Separating signals that have been mixed together is an archetypal engineering probelm. The past decade has seen the emergence of a several approaches applicable to separating sound mixtures -- for example, a restaurant scenario in which a desired target voice must be extracted from the background babble of other patrons. However, the most appropriate goal, and hence the way to measure performance, is not always clear. In this project, the goal is established as improving intelligibility i.e. processing sound mixtures so a human listener can better understand what can be said. This requires a collaboration between computer science/electrical engineering -- to provide the separation algorithms -- and auditory scientists/psychologists -- to guide the results towards perceptually-relevant improvements, and to evaluate the results in listener tests.

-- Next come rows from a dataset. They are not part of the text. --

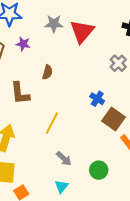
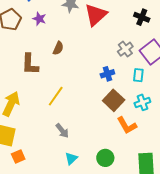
blue cross: (97, 99) -> (107, 74), moved, turned 32
green circle: (99, 170) -> (105, 158), moved
cyan triangle: (61, 186) -> (71, 158), moved

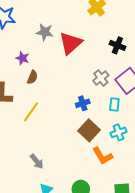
purple star: (39, 19) -> (22, 58), moved
yellow line: (56, 96) -> (31, 112), moved

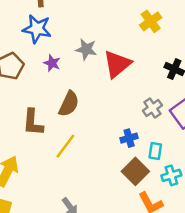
purple star: (22, 58) -> (52, 63), moved
brown semicircle: (32, 77) -> (69, 104), size x1.5
cyan rectangle: (114, 104) -> (155, 151), moved

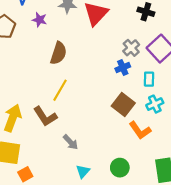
brown L-shape: (33, 122) -> (45, 116), moved, turned -30
blue cross: (129, 138) -> (123, 68), moved
cyan rectangle: (155, 151) -> (149, 79), moved

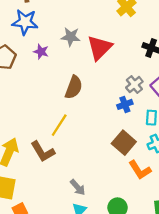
brown semicircle: (58, 53) -> (74, 87), moved
gray arrow: (71, 142) -> (78, 187), moved

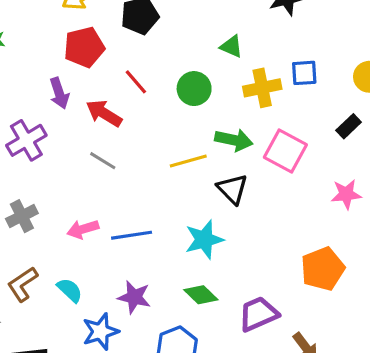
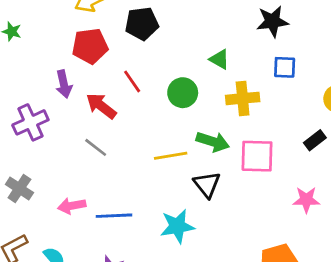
blue square: (304, 73) -> (285, 67), moved
pink square: (285, 151) -> (257, 156), turned -33
gray cross: (22, 216) -> (19, 189), turned -36

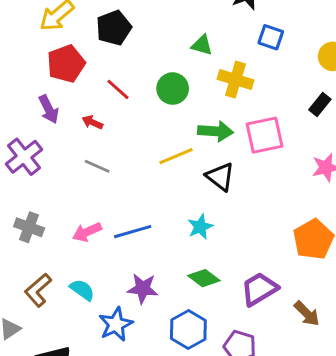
blue square: (285, 67) -> (271, 37), turned 30
yellow cross: (243, 98) -> (235, 80), turned 36
red arrow: (101, 106) -> (92, 122), size x0.6
cyan star: (177, 226) -> (200, 227), size x0.7

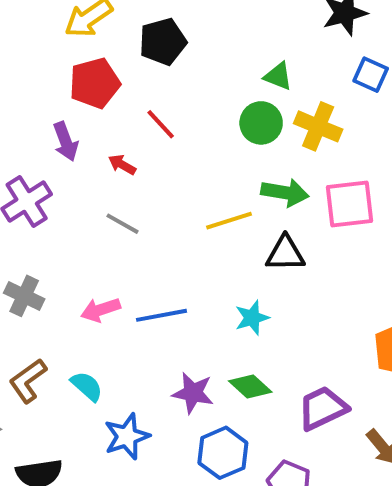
green circle: (173, 89) -> (261, 123), moved
black triangle: (220, 177) -> (285, 254), turned -44
purple star: (143, 288) -> (193, 393), moved

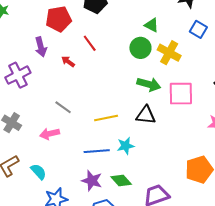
yellow line: (229, 221) -> (106, 118), moved
gray line: (123, 224) -> (63, 107), moved
blue line: (161, 315) -> (97, 151), moved

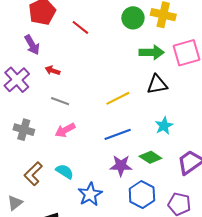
red arrow: (68, 62) -> (53, 70), moved
gray line: (63, 107) -> (60, 101), moved
cyan star: (126, 146) -> (164, 126), moved

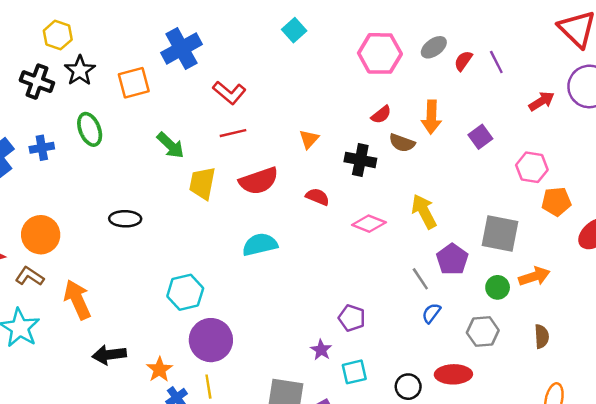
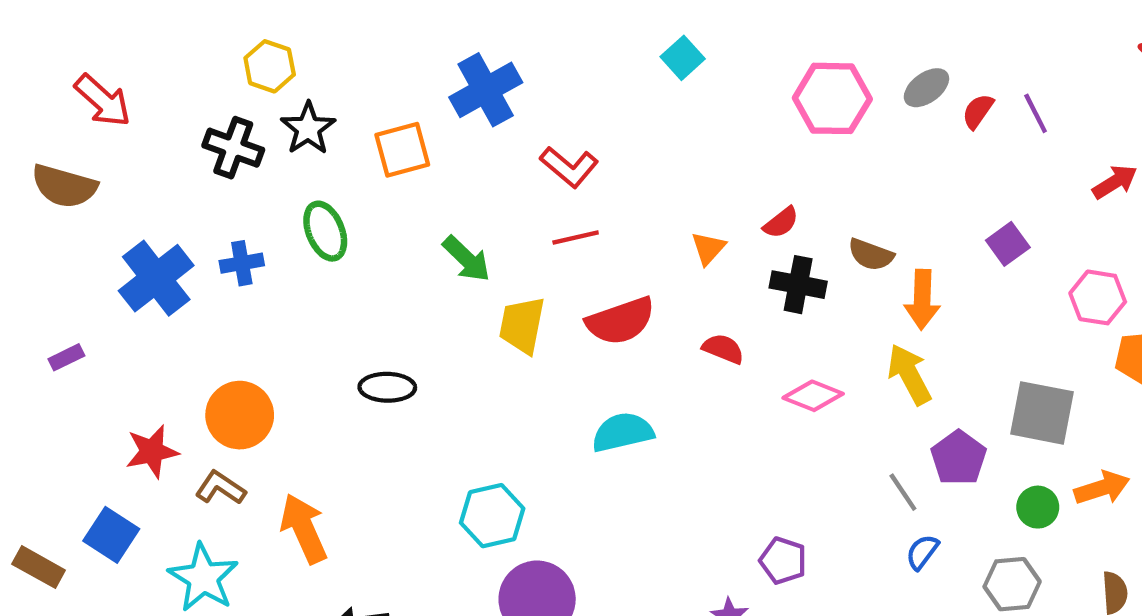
red semicircle: (381, 115) -> (781, 223), moved
orange arrow: (431, 117) -> (922, 300), moved

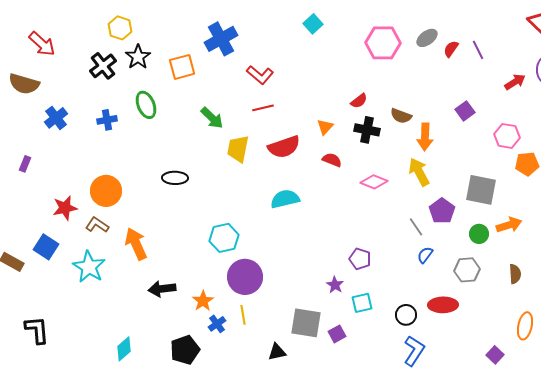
black cross: (233, 148) -> (103, 66), turned 32
orange triangle: (708, 248) -> (325, 127), moved
blue cross: (156, 278) -> (56, 118), moved, size x0.7
purple rectangle: (66, 357) -> (25, 164), turned -42

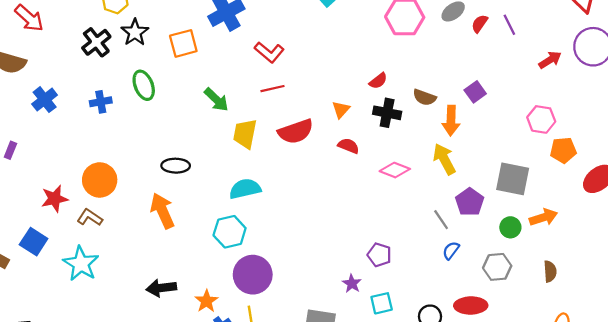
purple square: (465, 111) -> (475, 92), moved
cyan semicircle: (285, 199) -> (245, 189), moved
orange arrow: (136, 244) -> (162, 211), moved

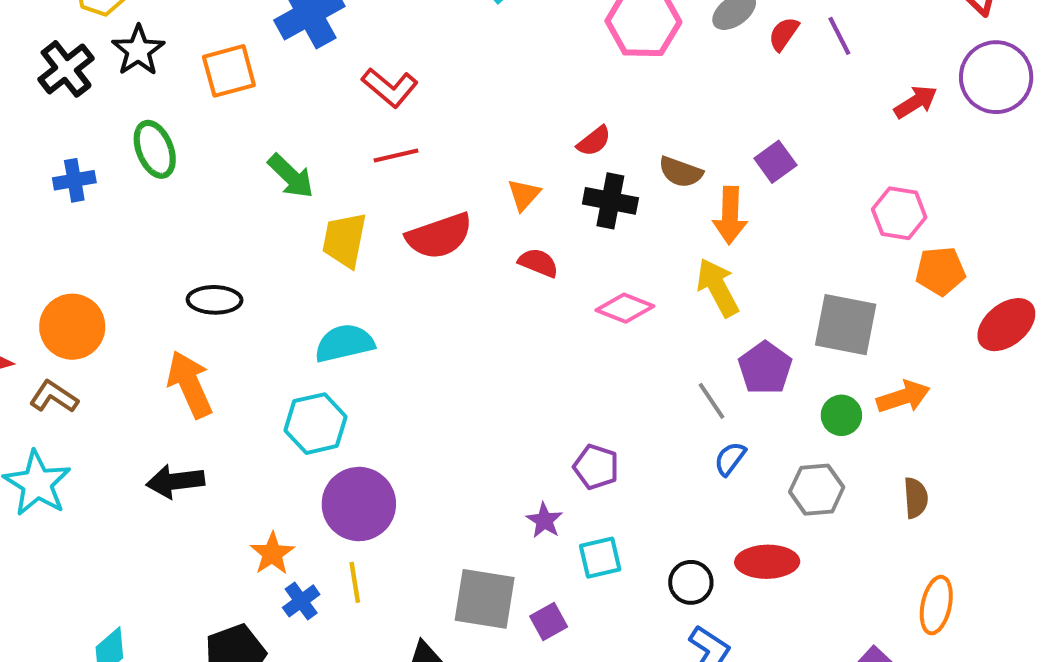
black arrow: (161, 288) -> (175, 481), moved

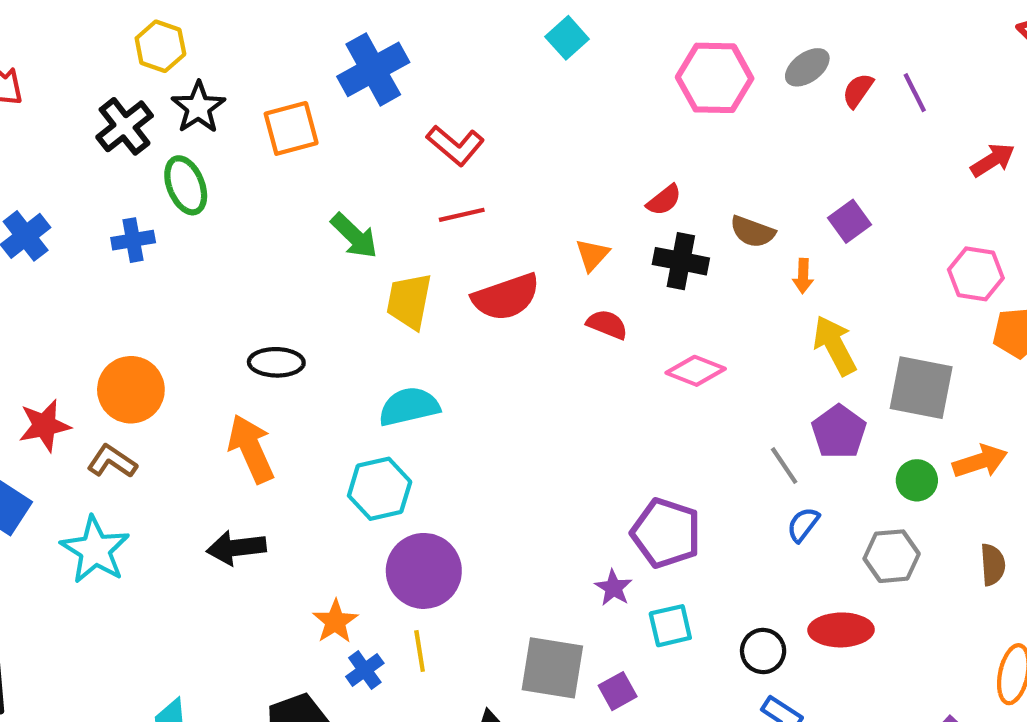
green ellipse: (155, 149) -> (186, 185), moved
orange arrow: (730, 215) -> (803, 276), size x0.6
yellow arrow: (718, 287) -> (835, 345), moved
purple pentagon: (596, 467) -> (666, 533), size x1.5

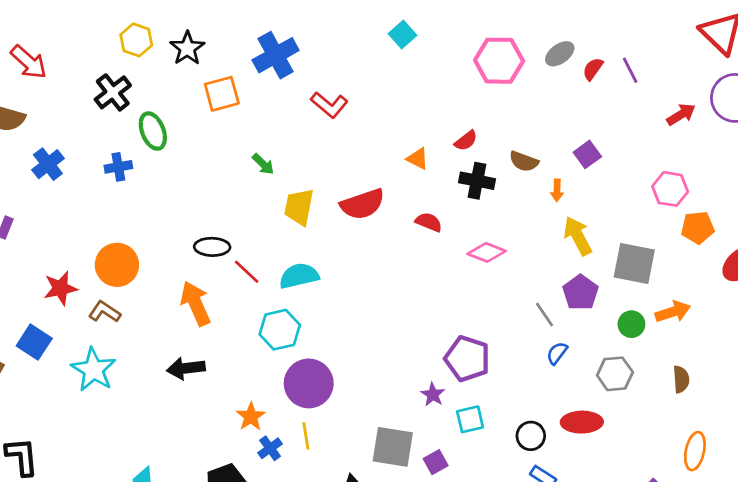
black star: (198, 107) -> (187, 48), moved
red line: (462, 215) -> (247, 272), moved, turned 56
green arrow: (354, 236) -> (263, 164), size x0.7
orange triangle: (592, 255) -> (418, 159), moved, turned -45

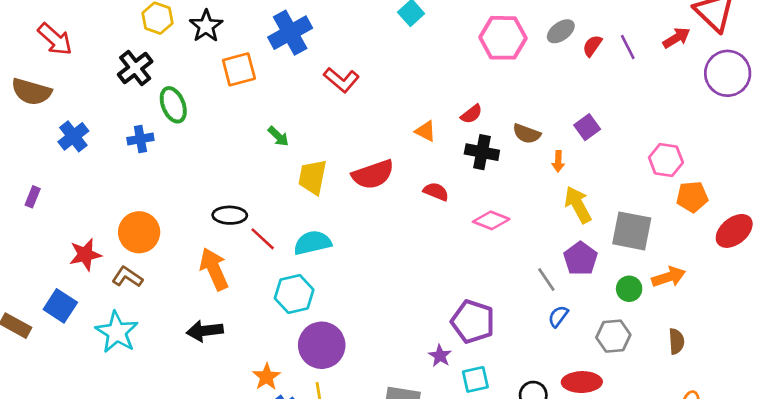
red arrow: (681, 114) -> (676, 38), moved

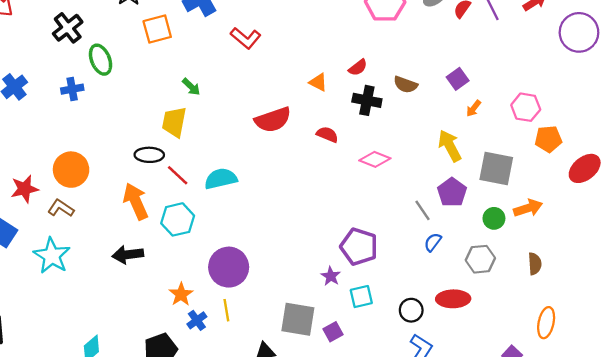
orange arrow: (558, 161) -> (474, 108), moved, turned 36
yellow trapezoid: (313, 177) -> (174, 122), moved
cyan hexagon: (294, 294) -> (178, 219), moved

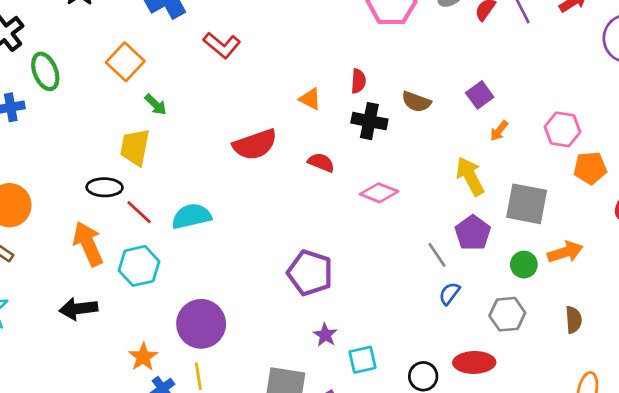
orange square: (157, 29) -> (125, 62), moved, turned -32
red semicircle: (358, 68) -> (358, 81), turned -48
purple pentagon: (359, 247) -> (310, 273), moved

The particular techniques to be developed and combined include blind source separation (such as independent component analysis), computational auditory scene analysis (simulations of what is understood about human perceptual processing), and model-driven approaches derived from the machine-learning techniques of speech recognition. One specific area of interest is the synthesis of `minimally-informative noise', acoustic tokens that effectively communicate both what can be inferred and what remains unknown about the target signal, and which can leverage the powerful perceptual inference of human listeners.
This project will lead to implementations of acoustic signal separation that deliver the greatest benefit to human listeners, potentially including both normal-hearing and hearing-impaired individuals. This has a broad range of applications from processing archival recordings through to improved real-time communications technologies, as well as the potential to help automatic speech recognition systems.